WellPoint ties employee bonuses to members’ health

WellPoint, parent corporation of Anthem Blue Cross Blue Shield in New Hampshire, has developed a program linking part of the bonuses it pays its employees to the health of its members.

But questions remain over how much of an impact certain employees actually have on a patient’s health.

The nation’s largest insurer announced April 3 that 5 percent of the yearly bonus it pays to its employees will be tied to a new tool, the Member Health Index, made up of some 20 clinical measurements that will show whether its subscribers are getting healthier.

According to Chris Dugan, director of communications and community relations for Anthem in New Hampshire, the benchmarks are based on nationally recognized criteria or have been developed by experts both inside and outside of the company.

“These criteria provide good ways of measuring success,” he said. “For instance, if we can help an asthma patient better manage his or her asthma, it will have a tremendous downstream impact of less emergency room visits, if it’s a child, there will be less missed school and the parents will miss work less.”

Dugan said that preventative health screenings like mammograms, colonoscopies and prostate checks will also be tracked.

The program involves all 42,000 WellPoint employees, who will be measured as a single corporation, and not by state, region or department, although not all positions, such as claims adjudicators, IT staff and administrative assistants, interact with WellPoint members and their families or provide direct delivery of health care.

“Everybody has a role to play in the health of our members,” said Dugan. “Even members in the mail room can make sure a mailing goes out appropriately. Everyone within the company needs to be engaged and be aware of where jobs fit. They should even be aware of their own personal health care.”
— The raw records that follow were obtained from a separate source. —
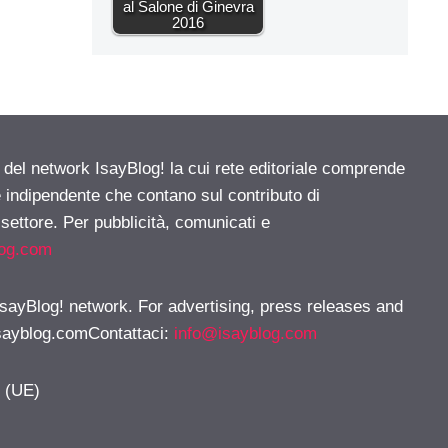
al Salone di Ginevra
2016
e del network IsayBlog! la cui rete editoriale comprende
e indipendente che contano sul contributo di
 settore. Per pubblicità, comunicati e
log.com
 IsayBlog! network. For advertising, press releases and
sayblog.comContattaci
:
info@isayblog.com
y (UE)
“The MHI is an overall measure for all WellPoint members in the states that we serve, there is not adjustment for risk or acuity,” said Dugan. “In that about only 55 percent of people get the care they need, the goal of this program is to narrow that gap. What we’re measuring is how successful we as a company are in narrowing that gap.”

Questions raised

Critics of the program were quoted in a recent Los Angeles Times article saying that the index “could be used to identify the sickest patients so that their premiums could be raised or their coverage canceled.”

One of those critics is James Rohack, a cardiologist and member of the American Medical Association board of trustees, who said, “If a small employer who has sicker-than-average workers were to drop out because WellPoint premiums are too high, guess what? Your index just got better. And for uninsured people who need health care, with this index, WellPoint would have no incentive to sign them up” if they will bring down the index.

Dr. Sam Nussbaum, executive vice president and chief medical officer for Anthem, called the MHI program “a comprehensive initiative” that “will demonstrate how we’re working with our members and physicians and hospitals to improve health.”

The MHI program will use member health data from 2005 as a baseline, and then will measure progress for 2007 at the end of the year.

“I have a high level of confidence that data will be gathered and measured correctly,” said Dugan. “MHI is based on a statistical model.”